Que les 125 personnes qui vivent cette aventure japonaise sont prêtes à relever. Quant aux décors et aux lumières, ils ont été pensés en fonction de cette contrainte temporelle et peuvent être montés en un temps record: six heures.
Une œuvre de feu
Jusqu’ici, aucune fausse note n’est venue troubler le périple des artistes suisses, qui sont accompagnés, tout au long de la tournée, de six chœurs d’enfants japonais.
La machine fonctionne. Et les voix offertes à des Japonais passionnés d’opéras plaisent. «Plus on avance, plus on est au point, plus le public est chaleureux», ajoute Eric Vigie.
L’accueil à Osaka dans une salle de 2700 places a été merveilleux. Les Japonais adorent cette œuvre de feu qui nous parle d’amour dévorant dans une mise en scène d’Arnaud Bernard.
Un test crucial
Mais ce sont les quatre représentations de Tokyo qui ont servi de test crucial pour l’Opéra de Lausanne. L’organisateur japonais de la tournée, la société Kobayashi, a en effet pris un risque certain car les plus grandes compagnies d’art lyrique de la planète, de la Scala de Milan a l’Opéra de Vienne, se bousculent dans la capitale japonaise.
Gâté, le public de Tokyo ne jure que par ces grandes marques. Et il tend à ignorer les troupes plus petites et moins renommées comme celle de Lausanne.
«Nous avons réussi à convaincre le prestigieux théâtre du Bunka Keikan d’Ueno de recevoir l’opéra suisse pour quatre représentations. C’est en soi un exploit. Et une source de fierté pour les artistes venus de Suisse», estime un responsable de la société Kobayashi à Tokyo.
Noëmi Nadelmann en Micaëla
Pourquoi ce choix de Carmen l’œuvre lyrique la plus célèbre au monde jouée à intervalles réguliers au Japon depuis les années 60? «C’est un choix du tourneur, M. Kobayashi. Il voulait une œuvre francophone pour centrer l’Opéra de Lausanne autour de la langue-mère de la Suisse romande», observe Eric Vigie.
La soprano zurichoise Noëmi Nadelmann se produit pour la première fois au Japon. Elle joue pour la première fois aussi le rôle de Micaëla qui espère récupérer son presque fiancé Don José. Lequel a succombé aux charmes de la sulfureuse Carmen.
«Il faut faire attention avec ce rôle lourd et lyrique de ne pas le faire trop tôt. Aujourd’hui avec cette Micaëla, j’ai trouvé ma voix» dit-elle.

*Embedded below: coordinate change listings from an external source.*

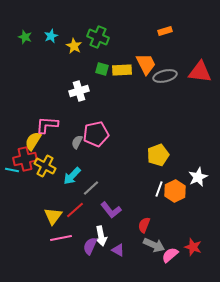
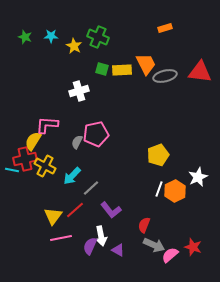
orange rectangle: moved 3 px up
cyan star: rotated 24 degrees clockwise
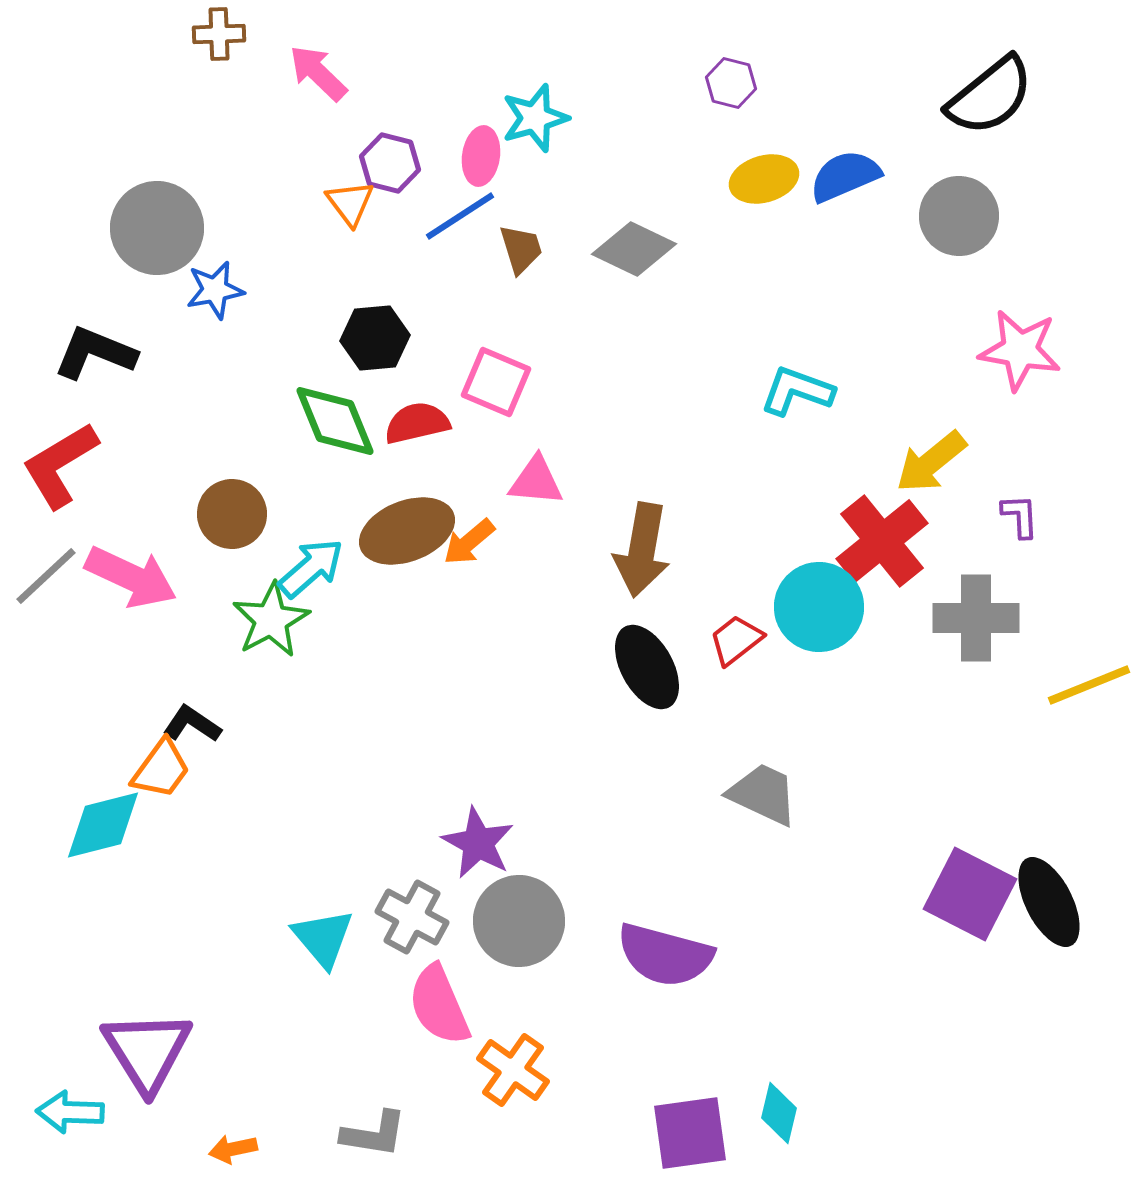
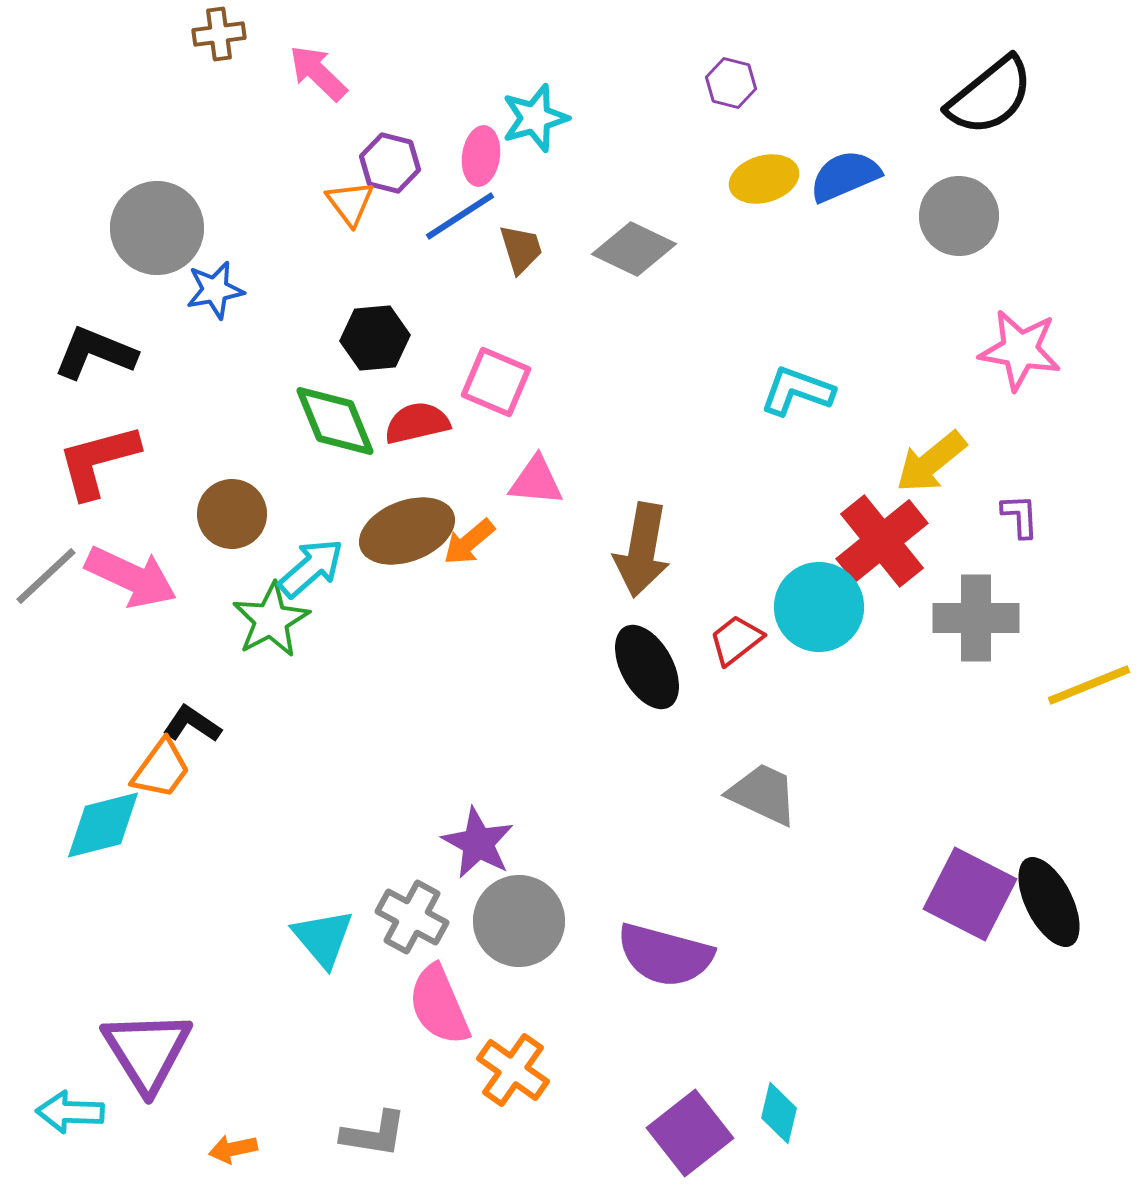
brown cross at (219, 34): rotated 6 degrees counterclockwise
red L-shape at (60, 465): moved 38 px right, 4 px up; rotated 16 degrees clockwise
purple square at (690, 1133): rotated 30 degrees counterclockwise
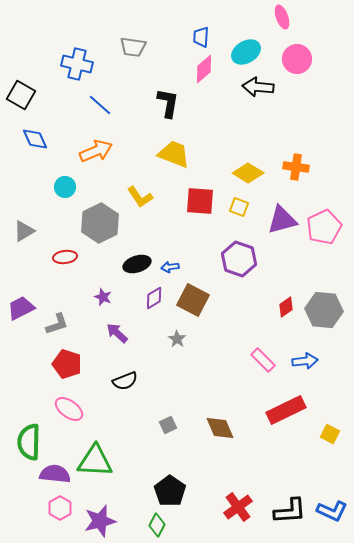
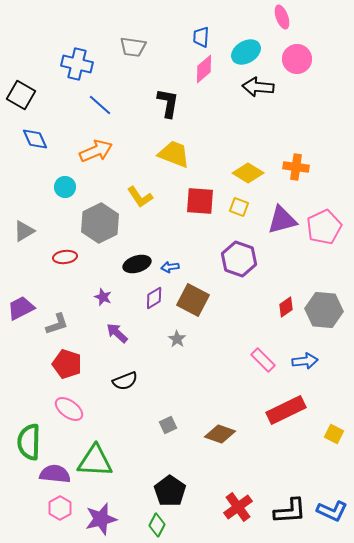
brown diamond at (220, 428): moved 6 px down; rotated 48 degrees counterclockwise
yellow square at (330, 434): moved 4 px right
purple star at (100, 521): moved 1 px right, 2 px up
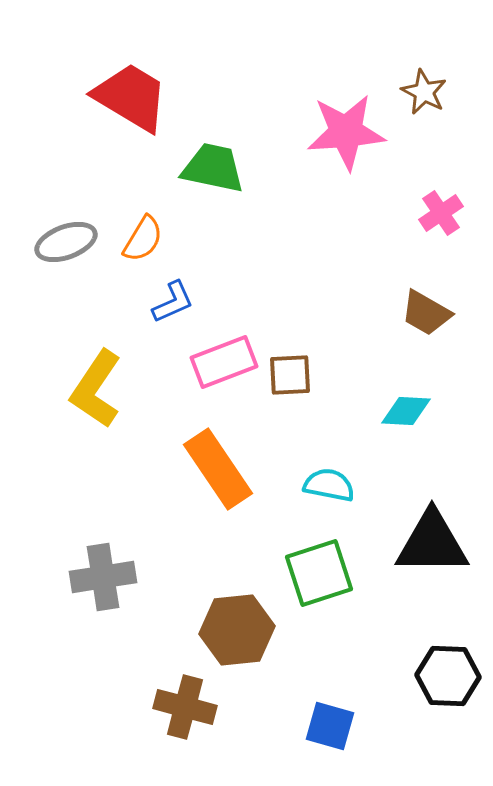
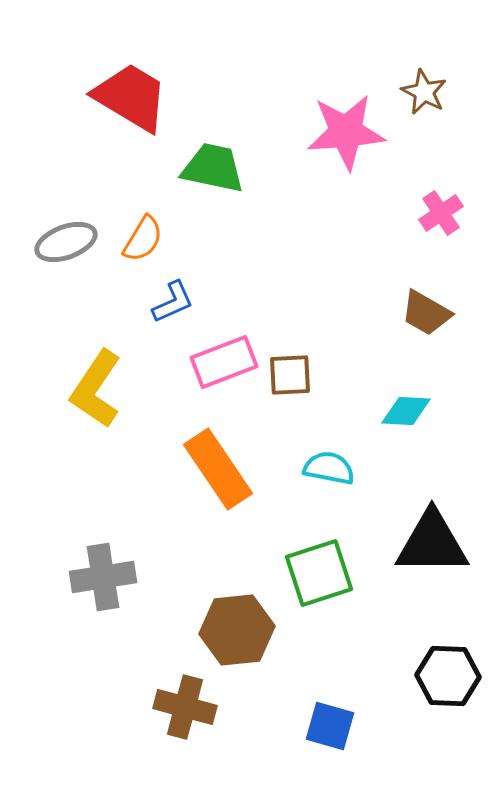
cyan semicircle: moved 17 px up
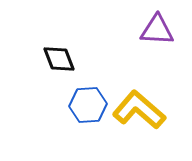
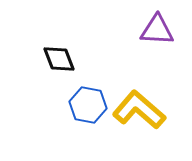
blue hexagon: rotated 15 degrees clockwise
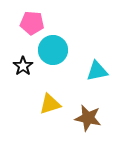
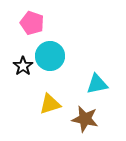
pink pentagon: rotated 15 degrees clockwise
cyan circle: moved 3 px left, 6 px down
cyan triangle: moved 13 px down
brown star: moved 3 px left, 1 px down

Au bout de trois ans de préparation, voir qu’un petit opéra comme celui de Lausanne – inconnu du public japonais – réusisse d’une ville à l’autre à remplir des salles est magnifique.
Pour une première tournée dans le premier marché au monde de l’art lyrique, le plus compétitif aussi, la troupe lausannoise a de quoi être fière d’elle.